JPMorgan partners with Morgan Stanley to lift Core Scientific credit line to $1B as miners court AI
JPMorgan joined Morgan Stanley to boost Core Scientific’s credit facility to $1B, signaling confidence in miners’ pivot to AI GPU hosting and the bankability of digital-first data centers.

Because Bitcoin
March 24, 2026
Wall Street just validated a thesis that’s been building for two years: bitcoin miners can monetize their power, land, and operational muscle as AI-grade data centers. JPMorgan has teamed with Morgan Stanley to expand Core Scientific’s credit line to $1 billion, aligning bank capital with a miner increasingly positioned as a high-density compute host. Since 2024, JPMorgan’s research desk has argued that miners are natural candidates for AI GPU hosting. Now its lending arm is putting balance sheet behind that view.

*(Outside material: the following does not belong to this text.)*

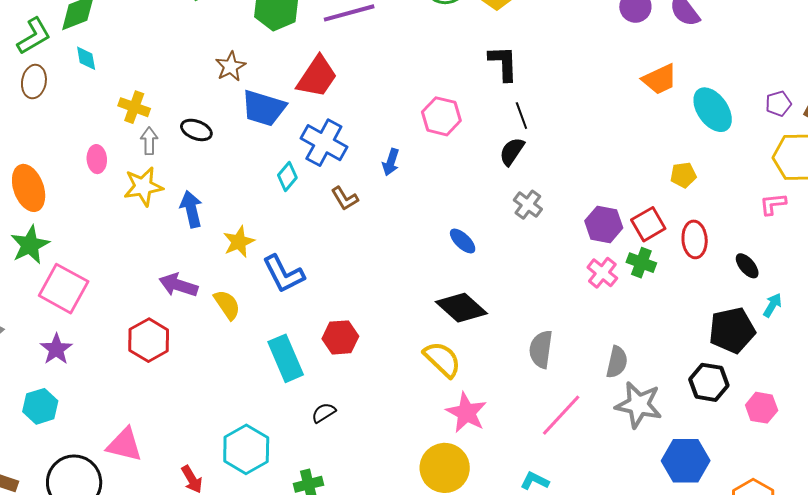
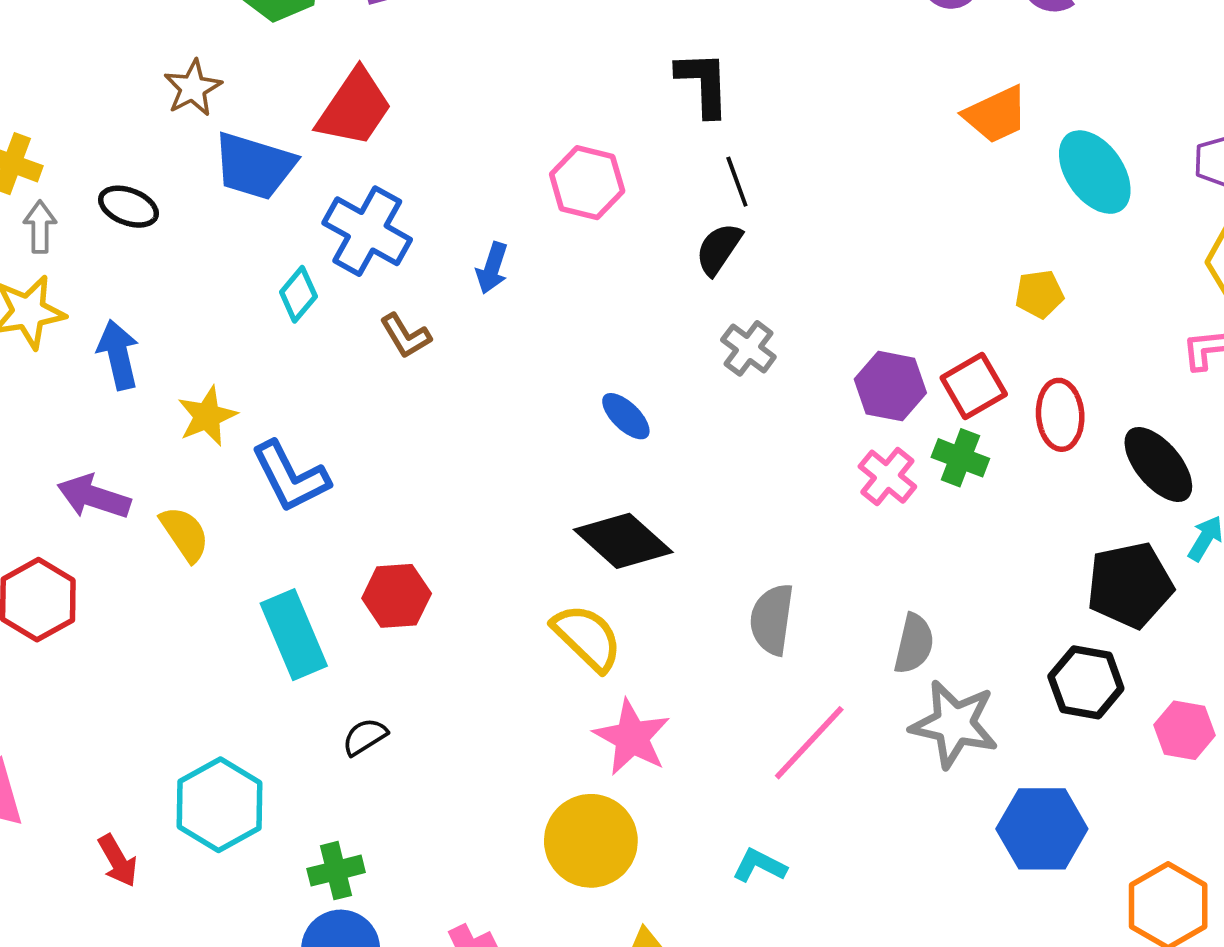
black ellipse: (747, 266) -> (1158, 465), size x1.6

The piece to study here is bankability. For years, miners relied on equity raises and high-cost debt pegged to hashprice cycles. A multi-bank, billion-dollar facility implies lenders see underwritable collateral and cash flows beyond bitcoin block rewards. That likely revolves around three pillars:
- Power-first infrastructure: Large, contracted megawatts with interconnection, transformers, and substation capacity are difficult to replicate quickly. In AI, time-to-power often beats time-to-silicon. - Retrofits to density: Moving from air-cooled ASIC halls to liquid-cooled GPU clusters demands capex, new thermal envelopes, higher rack densities, and serious fiber. Not trivial, but within reach for operators already running mission-critical sites at scale. - Offtake quality: Long-duration, take-or-pay hosting and uptime SLAs can smooth revenue in a way that bitcoin mining alone rarely does. Lenders tend to reward contracted visibility.
The strategic logic is straightforward: diversify revenue from pure hashrate exposure toward a blended “compute infra” model. That shift can change the risk profile. Bitcoin cycles remain volatile, but AI demand is capacity-constrained and, for now, less price-elastic. If miners secure credible counterparties and lock in multi-year terms, debt service coverage looks materially different than a balance sheet tethered to hashprice swings.

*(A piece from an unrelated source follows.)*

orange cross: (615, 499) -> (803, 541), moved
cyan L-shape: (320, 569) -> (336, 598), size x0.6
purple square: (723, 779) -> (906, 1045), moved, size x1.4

There are trade-offs. Power allocation becomes a portfolio decision between BTC self-mining returns and AI hosting yields. That introduces basis risk—hashprice could rally while hosting contracts cap upside, or AI workloads could soften just as miners overbuild. Execution also matters: GPU clients care about latency, redundancy, and service depth, not just cheap megawatts. Every retrofit misstep—insufficient cooling, delayed switchgear, inadequate backbone bandwidth—compresses returns and tests covenants.
Why this matters for the broader market: - Capital access: When bulge-bracket banks extend scalable, secured credit to a miner, it sets a reference for cost of capital across the sector. Operators with power, permits, and credible AI roadmaps could see financing terms tighten; those without will find the bar higher. - Valuation frameworks: Equity investors may begin valuing diversified miners on a sum-of-the-parts basis—recurring hosting cash flows plus more cyclical mining margins—rather than a single-factor beta to bitcoin. - Energy narrative: As miners lean into AI, scrutiny of grid impact and sourcing intensifies. Transparent power procurement, demand response participation, and measurable efficiency gains will be watched by both lenders and policymakers.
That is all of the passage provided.